New study reveals devastating impact
of mental health problems on personal finances
Money and Mental Health is the new Policy Institute set up by Martin Lewis to tackle the toxic relationship between financial difficulties and mental health problems.
Today Money and Mental Health launch their flagship report Money on your mind. This is the largest study of its kind, drawing on the experiences of nearly five and a half thousand people with mental health problems. The findings are stark.
- 72% of those surveyed said that their mental health problems have made their financial situation worse, and that’s not just as a result of having less money to spend.
- 93% say they spend more when they are unwell
- 92% find it harder to make financial decisions
- and worryingly 59% have even taken out a loan that they wouldn’t otherwise have done.
- Of those who have taken out new credit in the last year, more than a third (38%) said that their mental health at the time left them unable to remember what they had been told about the loan.

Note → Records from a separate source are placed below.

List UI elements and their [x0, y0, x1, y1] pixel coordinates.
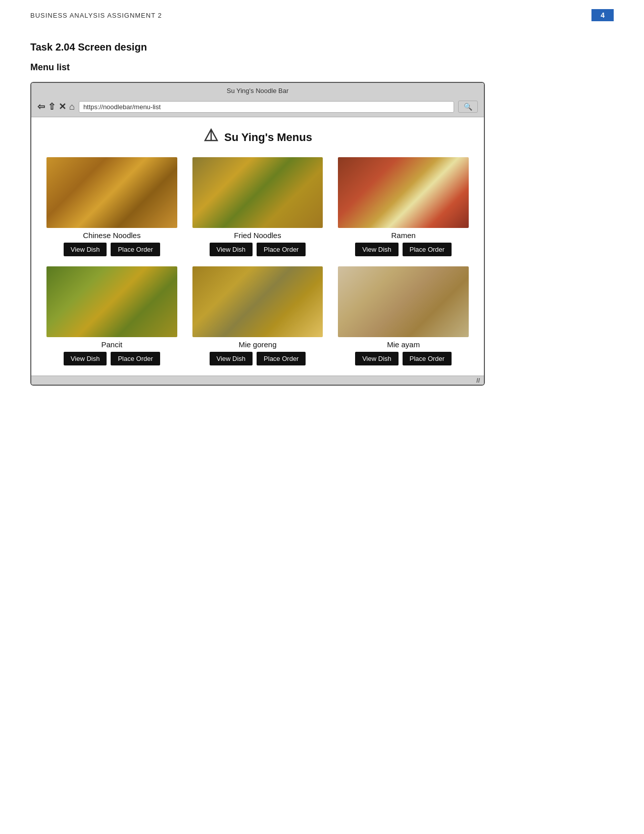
forward-icon[interactable]: ⇧	[48, 101, 56, 112]
page-header: BUSINESS ANALYSIS ASSIGNMENT 2 4	[0, 0, 644, 26]
view-dish-button[interactable]: View Dish	[355, 243, 399, 256]
dish-name: Mie ayam	[387, 340, 420, 349]
search-button[interactable]: 🔍	[458, 101, 478, 113]
browser-toolbar: Su Ying's Noodle Bar ⇦ ⇧ ✕ ⌂ 🔍	[31, 83, 484, 117]
subsection-title: Menu list	[30, 62, 614, 73]
dish-card: Chinese NoodlesView DishPlace Order	[46, 157, 177, 256]
place-order-button[interactable]: Place Order	[111, 243, 160, 256]
view-dish-button[interactable]: View Dish	[64, 243, 107, 256]
site-logo-icon	[203, 127, 219, 147]
dish-image	[338, 157, 469, 228]
browser-nav-row: ⇦ ⇧ ✕ ⌂ 🔍	[37, 101, 478, 113]
place-order-button[interactable]: Place Order	[403, 352, 452, 365]
place-order-button[interactable]: Place Order	[111, 352, 160, 365]
dish-buttons: View DishPlace Order	[192, 243, 323, 256]
dish-image	[46, 266, 177, 337]
dish-image	[338, 266, 469, 337]
browser-statusbar: //	[31, 376, 484, 385]
dish-card: Fried NoodlesView DishPlace Order	[192, 157, 323, 256]
document-content: Task 2.04 Screen design Menu list Su Yin…	[0, 26, 644, 406]
page-number: 4	[591, 9, 614, 21]
back-icon[interactable]: ⇦	[37, 101, 45, 112]
place-order-button[interactable]: Place Order	[403, 243, 452, 256]
dish-buttons: View DishPlace Order	[46, 243, 177, 256]
browser-tab[interactable]: Su Ying's Noodle Bar	[37, 87, 478, 95]
dish-card: PancitView DishPlace Order	[46, 266, 177, 365]
browser-window: Su Ying's Noodle Bar ⇦ ⇧ ✕ ⌂ 🔍	[30, 82, 485, 386]
document-title: BUSINESS ANALYSIS ASSIGNMENT 2	[30, 12, 162, 19]
browser-nav-icons: ⇦ ⇧ ✕ ⌂	[37, 101, 75, 112]
view-dish-button[interactable]: View Dish	[210, 352, 253, 365]
dish-image	[46, 157, 177, 228]
place-order-button[interactable]: Place Order	[257, 243, 306, 256]
view-dish-button[interactable]: View Dish	[210, 243, 253, 256]
dish-image	[192, 157, 323, 228]
dish-card: Mie ayamView DishPlace Order	[338, 266, 469, 365]
dish-name: Ramen	[391, 231, 415, 240]
logo-svg	[203, 127, 219, 144]
menu-content: Su Ying's Menus Chinese NoodlesView Dish…	[31, 117, 484, 376]
dish-buttons: View DishPlace Order	[338, 352, 469, 365]
dish-image	[192, 266, 323, 337]
dish-card: RamenView DishPlace Order	[338, 157, 469, 256]
menu-site-title: Su Ying's Menus	[46, 127, 469, 147]
dish-name: Fried Noodles	[234, 231, 281, 240]
home-icon[interactable]: ⌂	[69, 102, 75, 112]
dish-name: Mie goreng	[238, 340, 276, 349]
dish-buttons: View DishPlace Order	[46, 352, 177, 365]
dish-buttons: View DishPlace Order	[192, 352, 323, 365]
dish-name: Chinese Noodles	[83, 231, 140, 240]
view-dish-button[interactable]: View Dish	[64, 352, 107, 365]
dish-buttons: View DishPlace Order	[338, 243, 469, 256]
address-bar[interactable]	[79, 101, 454, 113]
dishes-grid: Chinese NoodlesView DishPlace OrderFried…	[46, 157, 469, 365]
view-dish-button[interactable]: View Dish	[355, 352, 399, 365]
close-icon[interactable]: ✕	[59, 101, 66, 112]
place-order-button[interactable]: Place Order	[257, 352, 306, 365]
dish-name: Pancit	[101, 340, 122, 349]
dish-card: Mie gorengView DishPlace Order	[192, 266, 323, 365]
section-title: Task 2.04 Screen design	[30, 41, 614, 53]
statusbar-icon: //	[476, 377, 480, 384]
menu-title-text: Su Ying's Menus	[224, 131, 312, 144]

Previous research has shown that one in four people with a mental health problem is in problem debt, while half of those in debt also have a mental health problem.
Commenting, Money Saving Expert Martin Lewis, Founder and Chair of the Money and Mental Health Policy Institute said:
“We know financial difficulties can have a serious detrimental impact on mental health, but this report now shows conclusively that it goes both ways – mental health problems can devastate our finances too.
“It’s clear from the study that people with mental health problems are spending more when they are unwell, finding it harder to make financial decisions and in the worst cases, actually taking on new credit that they otherwise wouldn’t have done.
“This is extremely worrying. Our vision is of a world where mental health problems don’t lead to financial difficulty, and where problems with money can be managed without long-term impacts on our mental health. To get there, we need the financial services industry, health and policy-makers to take this issue as seriously as we do with practical solutions. This is my personal call-to-arms for them to please join us and fix this toxic relationship for good.’
Polly Mackenzie, Director of the Money and Mental Health Policy Institute added:
“This study offers us an unprecedented insight into the complex relationship between financial difficulties and mental health problems. Some progress has been made in recent years to improve how people with mental health problems are treated once they are in debt, but little attention has been given to preventing this happening in the first place.
The financial services and retail industries need to recognise that a quarter of their consumers have a mental health problem every year – and they may need extra support or protection to stay financially healthy. People with mental health problems do not deserve to be written off to a life of financial difficulty.”
The report also found that, of those who responded to the survey:
- 74% put off paying bills when they are unwell
- 71% avoid dealing with creditors
- And more than half (53%) have ended up seriously behind on payments for at least one bill or loan agreement.
Read the full report here
Notes to Editors
- The Money and Mental Health Policy Institute was set up by Martin Lewis in spring 2016, registered charity number 1166493.
- It will conduct research and develop policies for banks, lenders, regulators, the health service and government to help people with mental health problems protect themselves from financial difficulties and get out of debt.
- Martin Lewis OBE, Money Saving Expert, is an award-winning campaigning broadcaster, newspaper columnist and author. He founded MoneySavingExpert.com in 2003 for £100 and remains its full-time Editor-in- Chief. It is now the UK’s biggest money site, with more than 14 million monthly users. Martin has his own prime-time ITV programme – The Martin Lewis Money Show – and is resident expert on This Morning, Good Morning Britain and BBC Radio 5 Live’s Consumer Panel, among others.
- Polly Mackenzie is the Director of the Money and Mental Health Policy Institute. She was previously Director of Policy for the Deputy Prime Minister, working in Number 10 and the Cabinet Office, from 2010-2015.
- The survey was conducted online over five weeks, 4th March – 15th April 2016 and received 5,413 valid responses, all self-identified as having experience of a mental health problem.